蛍のページ

先日染めた杉原紙※を透かして作った香包み。
源氏香図印は蛍(9ミリ印影)※
表側の紙も杉原紙。
ここ数年作っているパターンだけど、
今年は真っ黒の和紙ではなく、
納戸鼠と縹をあわせた色に染めた杉原紙を挟んでみた。

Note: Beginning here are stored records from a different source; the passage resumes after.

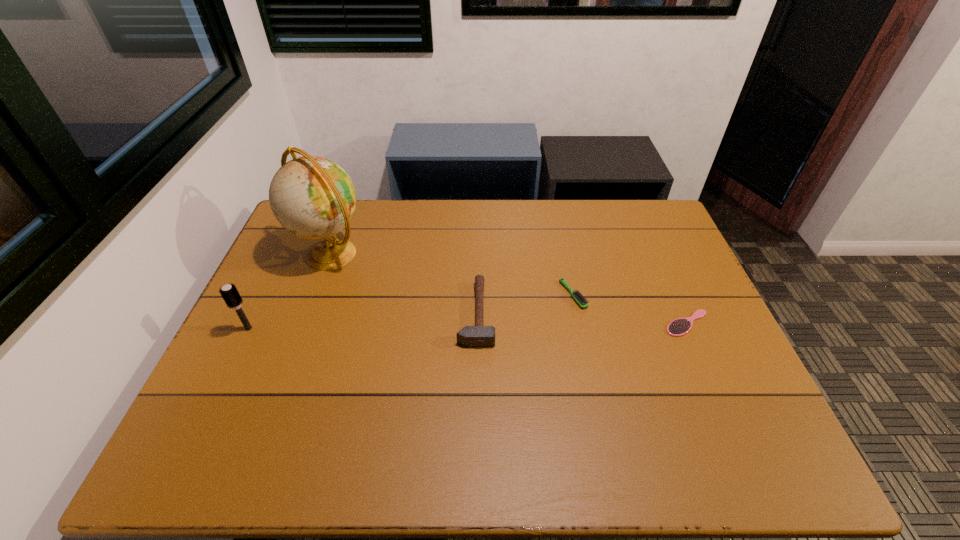 The image size is (960, 540). Find the location of `vacant position in the image that satisfies the following two spatial constraints: 1. on the striking surface of the third object from right to left; 2. on the right side of the rightmost hairbrush`. vacant position in the image that satisfies the following two spatial constraints: 1. on the striking surface of the third object from right to left; 2. on the right side of the rightmost hairbrush is located at coordinates (476, 323).

Identify the location of free location that satisfies the following two spatial constraints: 1. on the back side of the leftmost hairbrush; 2. on the right side of the second shortest hairbrush. The image size is (960, 540). (265, 295). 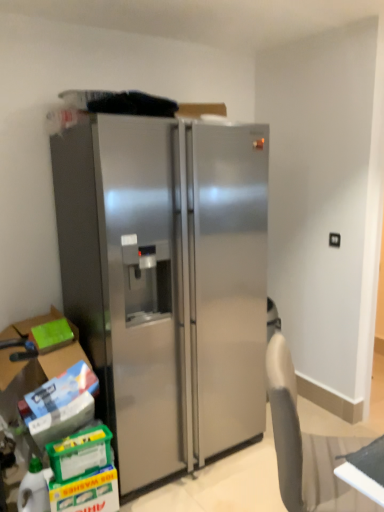 The image size is (384, 512). Describe the element at coordinates (167, 282) in the screenshot. I see `stainless steel refrigerator at center` at that location.

Image resolution: width=384 pixels, height=512 pixels. Identify the location of stainless steel refrigerator at center. [x=167, y=282].

The height and width of the screenshot is (512, 384). In order to click on stainless steel refrigerator at center in this screenshot , I will do `click(167, 282)`.

How much distance is there between translucent plastic bottle at lower left and green matte box at lower left?

They are 19.15 inches apart.

Where is `box on the left of translucent plastic bottle at lower left`? The image size is (384, 512). box on the left of translucent plastic bottle at lower left is located at coordinates (63, 357).

Between translucent plastic bottle at lower left and green matte box at lower left, which one has less height?

green matte box at lower left.

Between point (41, 508) and point (47, 374), which one is positioned behind?

The point (47, 374) is behind.

Does stainless steel refrigerator at center contain translucent plastic bottle at lower left?

That's incorrect, translucent plastic bottle at lower left is not inside stainless steel refrigerator at center.

Does point (239, 358) come behind point (34, 478)?

Yes, point (239, 358) is behind point (34, 478).

Is stainless steel refrigerator at center at the left side of translucent plastic bottle at lower left?

No, stainless steel refrigerator at center is not to the left of translucent plastic bottle at lower left.

Is stainless steel refrigerator at center oriented towards translucent plastic bottle at lower left?

No.

Looking at this image, from a real-world perspective, is green matte box at lower left below translucent plastic bottle at lower left?

Actually, green matte box at lower left is physically above translucent plastic bottle at lower left in the real world.

Is green matte box at lower left in contact with translucent plastic bottle at lower left?

No, green matte box at lower left is not in contact with translucent plastic bottle at lower left.

Measure the distance between green matte box at lower left and translucent plastic bottle at lower left.

green matte box at lower left and translucent plastic bottle at lower left are 48.64 centimeters apart.

Does green matte box at lower left appear on the left side of translucent plastic bottle at lower left?

Yes, green matte box at lower left is to the left of translucent plastic bottle at lower left.

At what (x,y) coordinates should I click in order to perform the action: click on bottle on the left of stainless steel refrigerator at center. Please return your answer as a coordinate pair (x, y). The image size is (384, 512). Looking at the image, I should click on (33, 489).

From the image's perspective, which one is positioned higher, translucent plastic bottle at lower left or stainless steel refrigerator at center?

stainless steel refrigerator at center is shown above in the image.

Are translucent plastic bottle at lower left and stainless steel refrigerator at center far apart?

That's not correct — translucent plastic bottle at lower left is a little close to stainless steel refrigerator at center.

Is point (26, 505) positioned in front of point (141, 346)?

Yes, it is in front of point (141, 346).

Considering the relative positions of stainless steel refrigerator at center and green matte box at lower left in the image provided, is stainless steel refrigerator at center behind green matte box at lower left?

No, stainless steel refrigerator at center is closer to the camera.

In order to click on box lying on the left of stainless steel refrigerator at center in this screenshot , I will do `click(63, 357)`.

Which of these two, stainless steel refrigerator at center or green matte box at lower left, is wider?

stainless steel refrigerator at center is wider.

Which of these two, stainless steel refrigerator at center or green matte box at lower left, stands taller?

stainless steel refrigerator at center.

Where is `refrigerator on the right of the green matte box at lower left`? This screenshot has width=384, height=512. refrigerator on the right of the green matte box at lower left is located at coordinates (167, 282).

Between green matte box at lower left and stainless steel refrigerator at center, which one is positioned in front?

stainless steel refrigerator at center is closer to the camera.

From a real-world perspective, between green matte box at lower left and stainless steel refrigerator at center, who is vertically higher?

stainless steel refrigerator at center, from a real-world perspective.

At what (x,y) coordinates should I click in order to perform the action: click on box above the translucent plastic bottle at lower left (from a real-world perspective). Please return your answer as a coordinate pair (x, y). The width and height of the screenshot is (384, 512). Looking at the image, I should click on (63, 357).

Image resolution: width=384 pixels, height=512 pixels. Find the location of `bottle located below the stainless steel refrigerator at center (from the image's perspective)`. bottle located below the stainless steel refrigerator at center (from the image's perspective) is located at coordinates (33, 489).

From the image, which object appears to be nearer to green matte box at lower left, stainless steel refrigerator at center or translucent plastic bottle at lower left?

Based on the image, translucent plastic bottle at lower left appears to be nearer to green matte box at lower left.

Based on their spatial positions, is translucent plastic bottle at lower left or stainless steel refrigerator at center further from green matte box at lower left?

stainless steel refrigerator at center.

From the picture: Looking at the image, which one is located closer to stainless steel refrigerator at center, translucent plastic bottle at lower left or green matte box at lower left?

Based on the image, green matte box at lower left appears to be nearer to stainless steel refrigerator at center.

Considering their positions, is green matte box at lower left positioned further to stainless steel refrigerator at center than translucent plastic bottle at lower left?

Among the two, translucent plastic bottle at lower left is located further to stainless steel refrigerator at center.

Based on their spatial positions, is green matte box at lower left or stainless steel refrigerator at center further from translucent plastic bottle at lower left?

stainless steel refrigerator at center is further to translucent plastic bottle at lower left.

From the image, which object appears to be nearer to translucent plastic bottle at lower left, stainless steel refrigerator at center or green matte box at lower left?

Based on the image, green matte box at lower left appears to be nearer to translucent plastic bottle at lower left.

Where is `box between stainless steel refrigerator at center and translucent plastic bottle at lower left vertically`? box between stainless steel refrigerator at center and translucent plastic bottle at lower left vertically is located at coordinates click(x=63, y=357).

(左下の二枚)
少し柔らかい背景となって、灰色濃淡の印肉が映えてくれる。
昨日あたりから湿度が上がっているけれど、
蛍はどんな様子かしらと北九州市の蛍飛翔情報をみたら、
既に結構飛んでいる模様。
毎年、このページを見る度に思うが、
人の素直な楽しさと善意を感じる。
そんな人達が同じ街に住んでいると思うと嬉しい。
田舎に住んでいたときに、
家の前の用水路に蛍が舞うようになったら電話をくれる方がいた。
まっすぐに伸びる長い用水路いっぱいにふわふわ舞う蛍は、
光る川のようで、
どれだけ見ていても飽きなかった。
用心していないと用水路に落ちてしまいそうな暗闇の中、
水の匂いと、
ある瞬間から一斉に始まるカエル達の合唱と。
この時季に必ず取り出す美しい記憶の1ページ。